There's one problem with the hsa_cache_info_t that the version I am using is deprecated, but the one version that is current (commented in the code) breaks. It segfaults. I think it is best to use the deprecated version as this is used also by default in rocminfo. However, I am not sure if I should leave the commented code, and also the hsa_cache_info_t struct.

Thanks. The comment about using the deprecated interface because the new one segfaults is good, but the commented out code should go. It's straightforward to reimplement later if we wish to.

Cleaning up code to remove unused enums. Removed the commented code with cache_iteration, and all related funcitons.

kosarev added a reviewer: Restricted Project.Jun 8 2022, 3:31 AM

I have added the HSA_ISA_INFO_NAME, made the function static, and removed
the unused elements in the enums.

Thank you!

JonChesterfield accepted this revision.Jun 8 2022, 4:31 AM

I think that's all the comments addressed. Thanks!

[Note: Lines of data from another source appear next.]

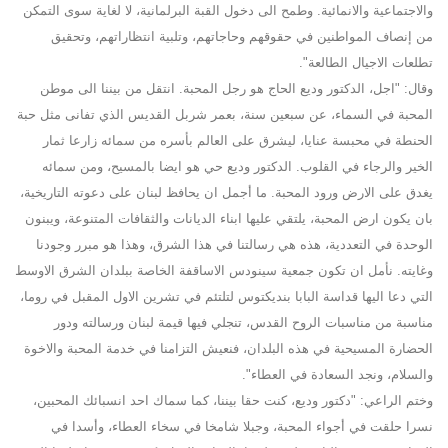
والاجتماعية والانمائية. وطمح الى دخول القبة البرلمانية، لا لغاية سوى التمكن
من إنصاف المواطنين في حقوقهم وحاجاتهم، وتلبية انتظاراتهم، وتحقيق
تطلعات الاجيال الطالعة".
وقال: "اجل، الدكتور وديع الحاج هو رجل المحبة. انتقل من بيننا الى موطن
المحبة في السماء، عن سبعين سنة، بعمر شربل القديس الذي تفانى مثل حبة
الحنطة في محبسة عنايا، ليشرق على العالم بأسره من سمائه زارعا ثمار
الخير والرجاء في القلوب. الدكتور وديع حي هو ايضا بالمسيح، ومن سمائه
يغدق على الارض ورود المحبة. ما أجمل ان يحافظ لبنان على دعوته التاريخية،
بان يكون ارض المحبة، يلتقي عليها ابناء الديانات والثقافات المتنوعة، ويبنون
الوحدة في التعددية، هذه هي رسالتنا في هذا الشرق، وهذا هو مبرر وجودنا
وغايته. نأمل ان تكون جمعية سينودس الاساقفة الخاصة ببلدان الشرق الاوسط
التي دعا اليها قداسة البابا بنديكتوس لتلتئم في تشرين الاول المقبل في روما،
مناسبة من مناسبات الروح القدس، تنجلي فيها قيمة لبنان ورسالته ودور
الحضارة المسيحية في هذه البلدان، فنعيش التزامنا في خدمة المحبة والاخوة
والسلام، ونجد السعادة في العطاء".
وختم الراعي: "دكتور وديع، كنت حقا بيننا، كما سماك احد انسبائك المحبين،
نسرا حلقت في أجواء المحبة، وجبلا شامخا في سخاء العطاء، وأسدا في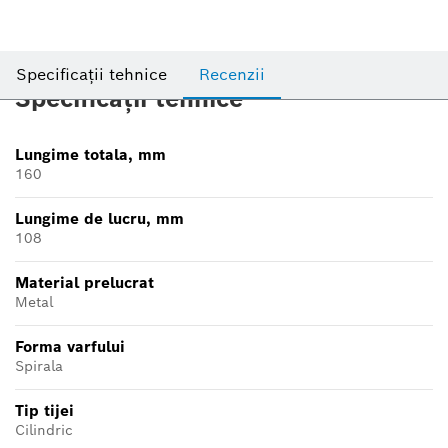
Specificații tehnice
Recenzii
Specificații tehnice
Lungime totala, mm
160
Lungime de lucru, mm
108
Material prelucrat
Metal
Forma varfului
Spirala
Tip tijei
Cilindric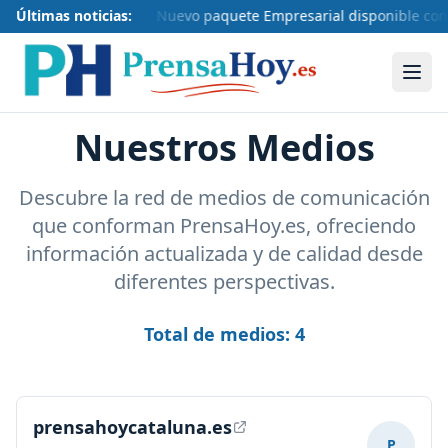
Últimas noticias:
Nuevo paquete Empresarial disponible con 
Nuestros Medios
Descubre la red de medios de comunicación
que conforman PrensaHoy.es, ofreciendo
información actualizada y de calidad desde
diferentes perspectivas.
Total de medios:
4
prensahoycataluna.es
P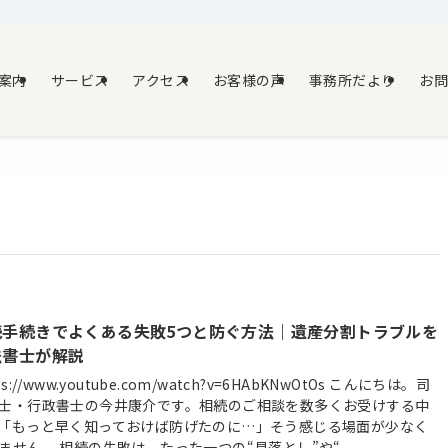
案内
サービス
アクセス
お客様の声
事務所だより
お
続手続きでよくある失敗5つと防ぐ方法｜遺産分割トラブルを
法書士が解説
ps://www.youtube.com/watch?v=6HAbKNwOtOs こんにちは。司
士・行政書士の今井康介です。相続のご相談を数多くお受けする中
「もっと早く知っておけば防げたのに…」そう感じる場面が少なく
ません。 相続の失敗は、たった一つの“見落とし”や“...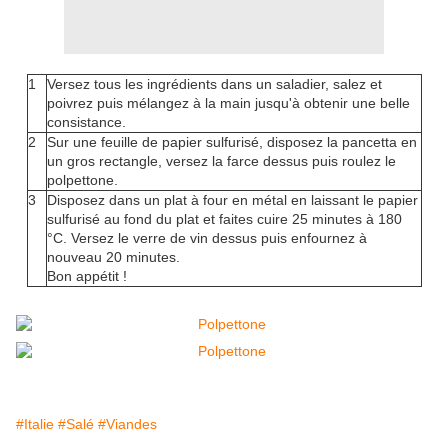
1
Versez tous les ingrédients dans un saladier, salez et
poivrez puis mélangez à la main jusqu'à obtenir une belle
consistance.
2
Sur une feuille de papier sulfurisé, disposez la pancetta en
un gros rectangle, versez la farce dessus puis roulez le
polpettone.
3
Disposez dans un plat à four en métal en laissant le papier
sulfurisé au fond du plat et faites cuire 25 minutes à 180
°C. Versez le verre de vin dessus puis enfournez à
nouveau 20 minutes.
Bon appétit !
#Italie
#Salé
#Viandes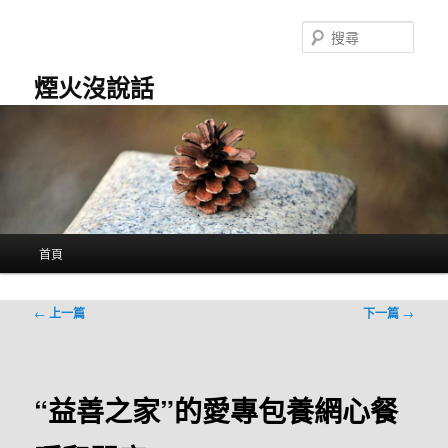
跳
至
搜
主
尋
要
煙火沒說話
內
容
主
首頁
要
選
單
文
←
上一篇
下一篇
→
章
導
覽
“益善之家”的愛專包養網心餐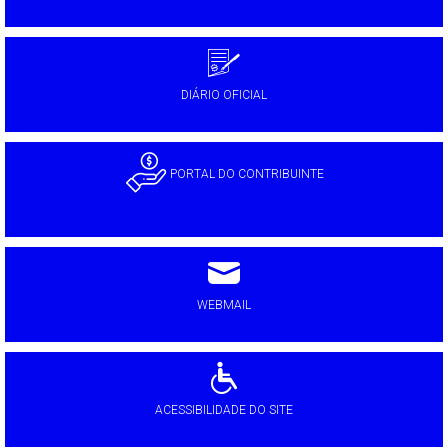
DIÁRIO OFICIAL
PORTAL DO CONTRIBUINTE
WEBMAIL
ACESSIBILIDADE DO SITE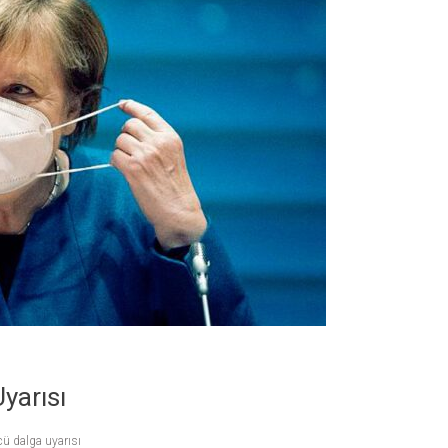
yarısı
ü dalga uyarısı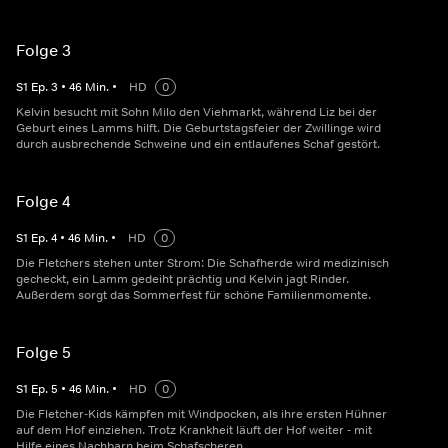
Folge 3
S
1
Ep.
3
•
46
Min.
•
HD
0
Kelvin besucht mit Sohn Milo den Viehmarkt, während Liz bei der
Geburt eines Lamms hilft. Die Geburtstagsfeier der Zwillinge wird
durch ausbrechende Schweine und ein entlaufenes Schaf gestört.
Folge 4
S
1
Ep.
4
•
46
Min.
•
HD
0
Die Fletchers stehen unter Strom: Die Schafherde wird medizinisch
gecheckt, ein Lamm gedeiht prächtig und Kelvin jagt Rinder.
Außerdem sorgt das Sommerfest für schöne Familienmomente.
Folge 5
S
1
Ep.
5
•
46
Min.
•
HD
0
Die Fletcher-Kids kämpfen mit Windpocken, als ihre ersten Hühner
auf dem Hof einziehen. Trotz Krankheit läuft der Hof weiter - mit
Hilfe eines Nachbarn beim Schafscheren.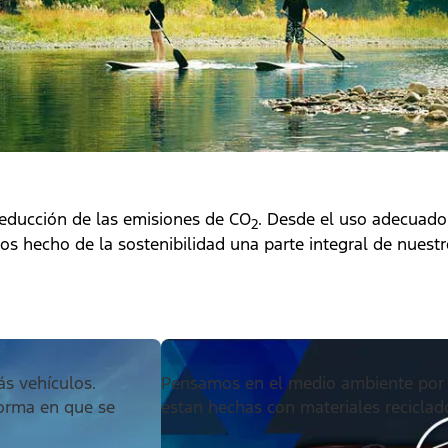
 reducción de las emisiones de CO
. Desde el uso adecuado
2
s hecho de la sostenibilidad una parte integral de nuestr
ás vehículos.
Pensamos en el medio ambiente por 
forma en que se
estan hechas con materiales reciclad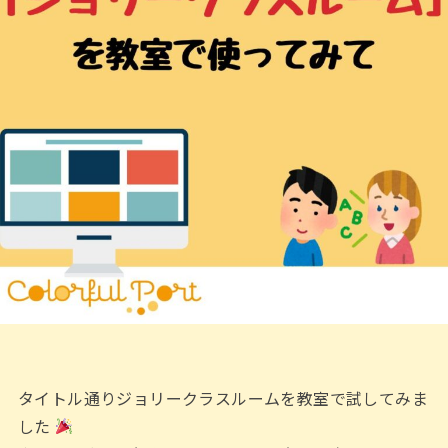
タイトル通りジョリークラスルームを教室で試してみま
した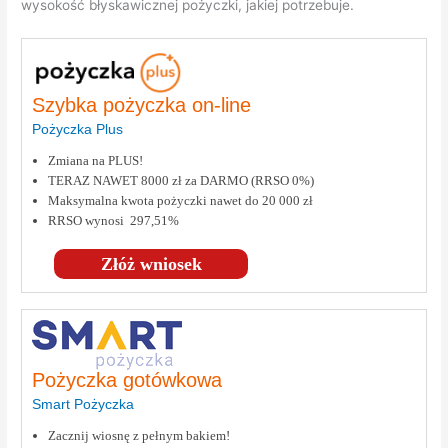
wysokość błyskawicznej pożyczki, jakiej potrzebuje.
Szybka pożyczka on-line
Pożyczka Plus
Zmiana na PLUS!
TERAZ NAWET 8000 zł za DARMO (RRSO 0%)
Maksymalna kwota pożyczki nawet do 20 000 zł
RRSO wynosi 297,51%
Złóż wniosek
Pożyczka gotówkowa
Smart Pożyczka
Zacznij wiosnę z pełnym bakiem!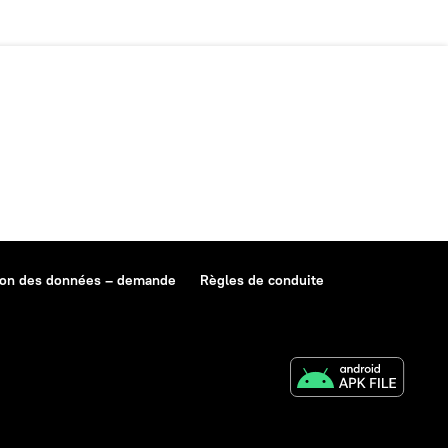
ion des données – demande
Règles de conduite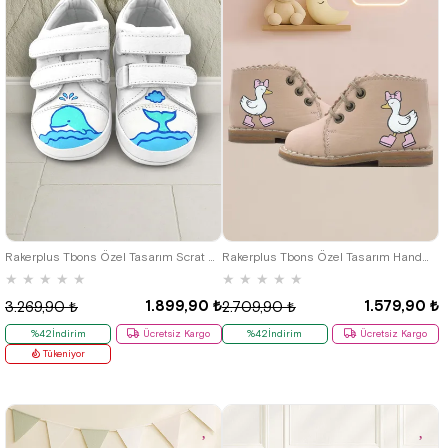
19
20
21
22
23
19
20
21
22
23
24
25
Rakerplus Tbons Özel Tasarım Scrat Hakiki Deri Beyaz İlk Adım Ayakkabısı
Rakerplus Tbons Özel Tasarım Handmade Hakiki Deri Pudra Kız Bebek Bot
★
★
★
★
★
★
★
★
★
★
1.899,90 ₺
1.579,90 ₺
3.269,90 ₺
2.709,90 ₺
%42İndirim
Ücretsiz Kargo
%42İndirim
Ücretsiz Kargo
Tükeniyor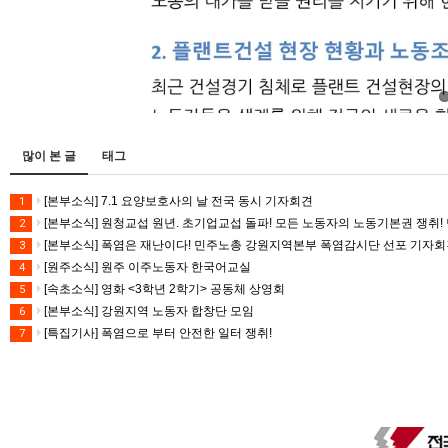
많이 본 글
태그
[본부소식] 7.1 요양보호사의 날 전국 동시 기자회견
1
[본부소식] 원청교섭 원년. 초기업교섭 돌파! 모든 노동자의 노동기본권 쟁취! 
2
[본부소식] 폭염은 재난이다! 민주노총 강원지역본부 폭염감시단 선포 기자
3
[원주소식] 원주 이주노동자 한국어교실
4
[속초소식] 영화 <3학년 2학기> 공동체 상영회
5
[본부소식] 강원지역 노동자 합창단 모임
6
[특집기사] 폭염으로 부터 안전한 일터 쟁취!
7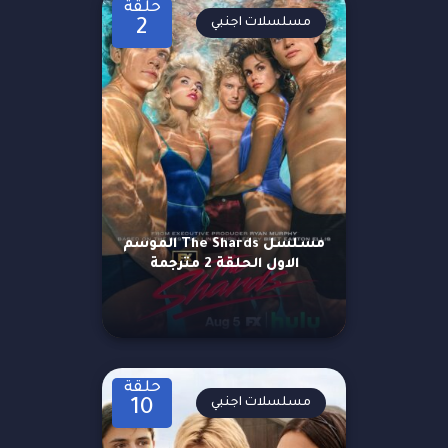
حلقة
مسلسلات اجنبي
2
مسلسل The Shards الموسم
الاول الحلقة 2 مترجمة
حلقة
مسلسلات اجنبي
10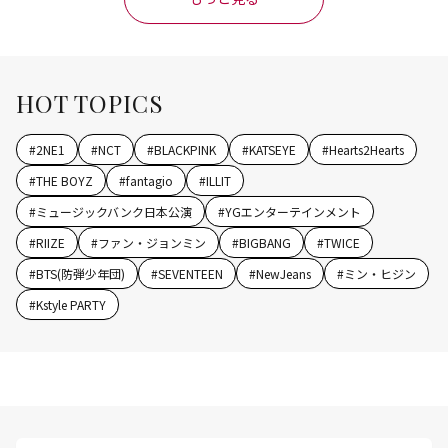
HOT TOPICS
#
2NE1
#
NCT
#
BLACKPINK
#
KATSEYE
#
Hearts2Hearts
#
THE BOYZ
#
fantagio
#
ILLIT
#
ミュージックバンク日本公演
#
YGエンターテインメント
#
RIIZE
#
ファン・ジョンミン
#
BIGBANG
#
TWICE
#
BTS(防弾少年団)
#
SEVENTEEN
#
NewJeans
#
ミン・ヒジン
#
Kstyle PARTY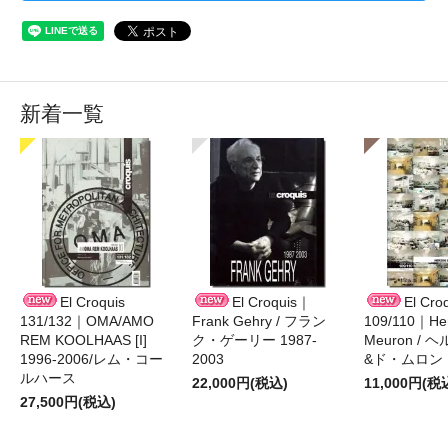
新着一覧
El Croquis
El Croquis｜
El Cro
131/132｜OMA/AMO
Frank Gehry / フラン
109/110｜Her
REM KOOLHAAS [I]
ク・ゲーリー 1987-
Meuron /
1996-2006/レム・コー
2003
&ド・ムロン 1
ルハース
22,000円(税込)
11,000円(税
27,500円(税込)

This revision is now accepted and ready to land.Jun 8 2022, 4:31 AM

Thanks Jon for all the comments.

There's an error that I think it is from clang-format, do I need to address it before merging?

I check and clang-format will change the order of two header files. It was not introduced by me.

Thanks

jhuber6 added a comment.EditedJun 8 2022, 5:35 AM

Thanks Jon for all the comments.

There's an error that I think it is from clang-format, do I need to address it before merging?

I check and clang-format will change the order of two header files. It was not introduced by me.

Thanks

This should format only the portions you introduced or changed.

git clang-format HEAD~1
arsenm added a subscriber: arsenm.Jun 8 2022, 5:55 AM

Seems unfortunate that the vendor name reported by HSA isn't identical to the one reported by OpenCL

Running clang-format

This revision was automatically updated to reflect the committed changes.
HaohaiWen added inline comments.
openmp/libomptarget/plugins/amdgpu/src/rtl.cpp
750

openmp/libomptarget/plugins/amdgpu/src/rtl.cpp:750:7: error: default label in switch which covers all enumeration values [-Werror,-Wcovered-switch-default]
There's warning for this switch body.

josemonsalve2 reopened this revision.Jun 9 2022, 3:27 AM

Ah! Sorry about this. Quick fix. Working on it.

This revision is now accepted and ready to land.Jun 9 2022, 3:27 AM

Fixing the warning issue on the switch statement.

This revision was automatically updated to reflect the committed changes.